The other climber introduces himself. His name is David from Hungary. I immediately know who he is. His basecamp manager emailed me a few months ago about their expedition. I did some research into them and found that David and his teammate were involved in an ice-fall on the North Col in 2010. David’s teammate was killed. David was injured. I wondered how David felt about preparing now to climb back up the North Col the route that killed his friend two years back.
David set-off first climbing. I decided to climb behind him. He is attempting Everest without oxygen this year. It felt great to be climbing something finally instead of walking around like a trekker. The first pitch had some blue ice. I soon got into a ryhthm, slide the jumar, pull myself up, step up each leg. Slide, pull, step, step. David was making a load carry to the Col, with a tent etc. I was carrying very little so I soon past him.

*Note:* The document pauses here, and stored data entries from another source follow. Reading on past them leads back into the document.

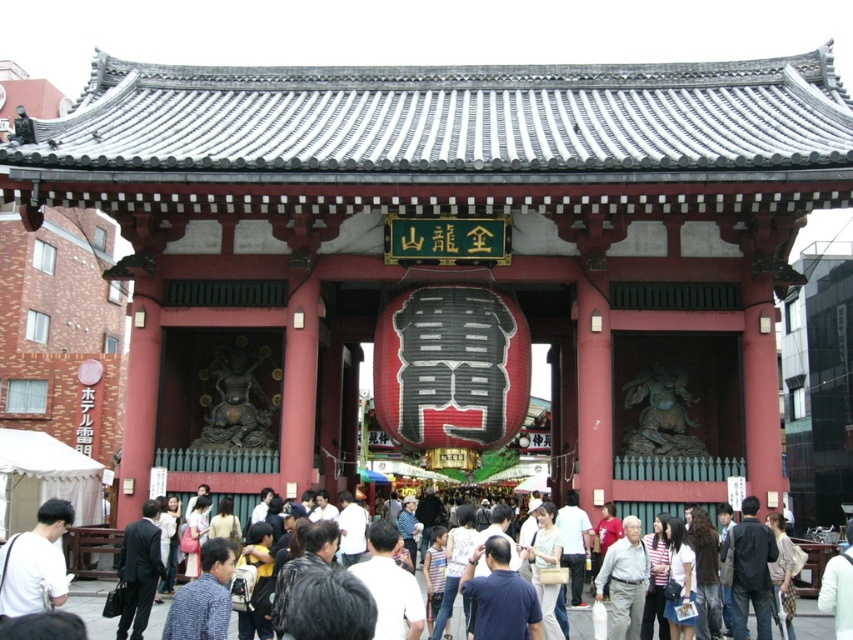 Question: Does dark brown hair at center appear over white cotton shirt at center?

Choices:
 (A) yes
 (B) no

Answer: (B)

Question: Can you confirm if white cotton shirt at center is positioned to the right of light brown textured bag at center?

Choices:
 (A) no
 (B) yes

Answer: (A)

Question: Which point is closer to the camera?

Choices:
 (A) (778, 628)
 (B) (556, 528)
 (C) (616, 605)
 (D) (706, 616)

Answer: (D)

Question: Which object appears closest to the camera in this image?

Choices:
 (A) white cotton shirt at center
 (B) dark brown hair at center
 (C) light brown textured bag at center
 (D) gray fabric shirt at center

Answer: (A)

Question: Is gray fabric shirt at center above white cotton shirt at center?

Choices:
 (A) yes
 (B) no

Answer: (A)

Question: Which point is closer to the camera?

Choices:
 (A) white cotton shirt at center
 (B) light brown textured bag at center
 (C) gray fabric shirt at center
 (D) dark brown hair at center

Answer: (A) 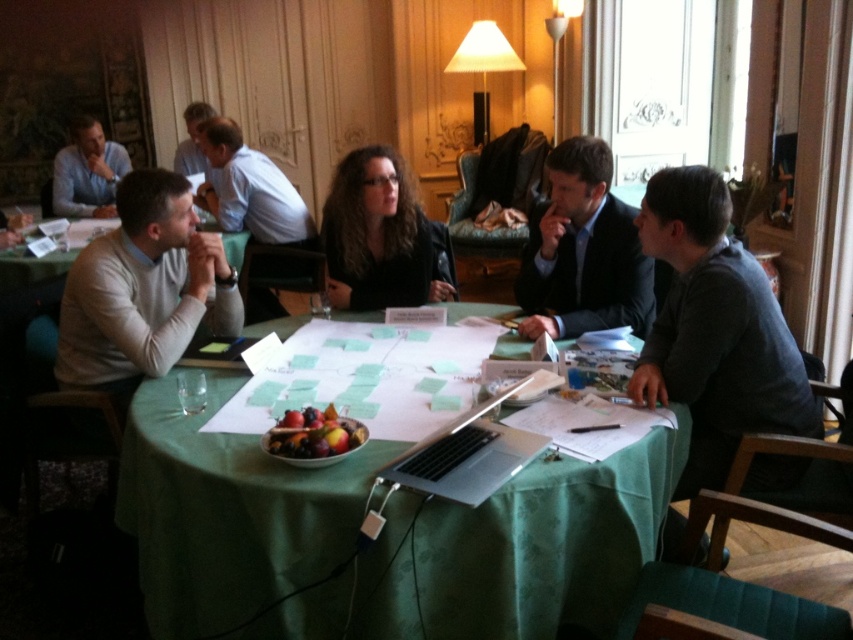 You are standing at the entrance of the room and want to place a new item exactly at the center of the room. The light brown leather jacket at center is currently located at coordinates point 0.297, 0.293. Is the jacket positioned at the center of the room?

The light brown leather jacket at center is located at point (248, 189), which is exactly the center of the room. Therefore, the jacket is positioned at the center of the room.

You are standing at the entrance of the room and want to place a new object exactly at the center of the table. The light brown leather jacket at center is currently occupying the center. Can you determine if the jacket is exactly at the center of the table?

The light brown leather jacket at center is positioned at point coordinates of (248, 189), which is not exactly at the center of the table. Therefore, the jacket is not exactly at the center of the table. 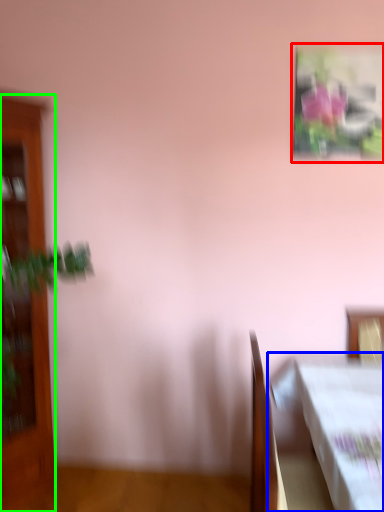 Question: Which is farther away from picture frame (highlighted by a red box)? table (highlighted by a blue box) or furniture (highlighted by a green box)?

Choices:
 (A) table
 (B) furniture

Answer: (B) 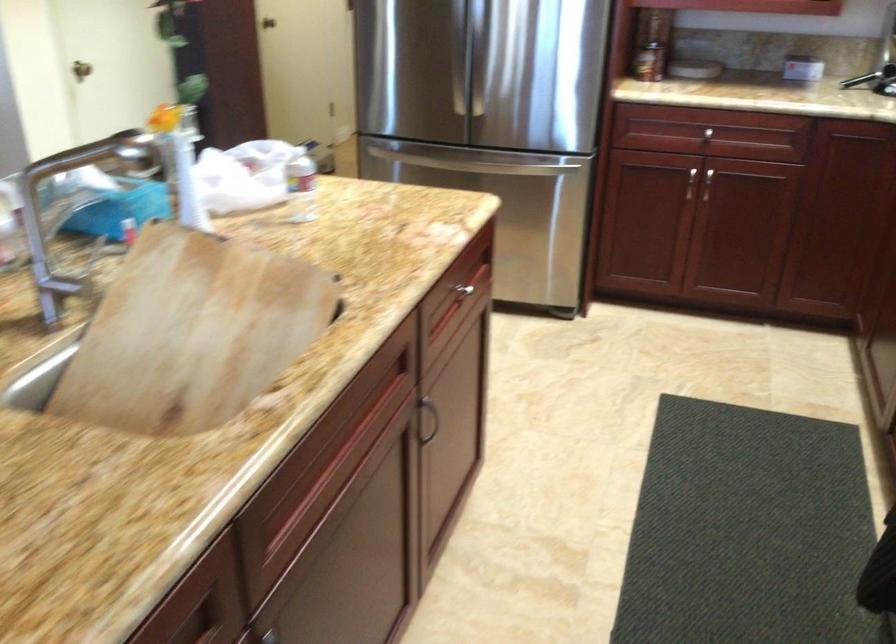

The wind became stronger as I climbed higher. As this was my first time to these altitudes and I was acclimatising it was brutally hard work. Slowly I climbed by myself, higher and higher up the fixed ropes. The higher I climbed the longer I rested between each step. After 4 hours from leaving basecamp I had almost reached the top of the snow ramp just under the North Col camp site. The wind was barrelling in and freezing my hands. Climbing at altitude is brutal enough to deal with the lack of oxygen alone. If you add in high force, freezing winds then it becomes much more of a struggle. Each gust freezes your extremities, makes breathing the raw cold air very painful and seems to suck the energy from your body.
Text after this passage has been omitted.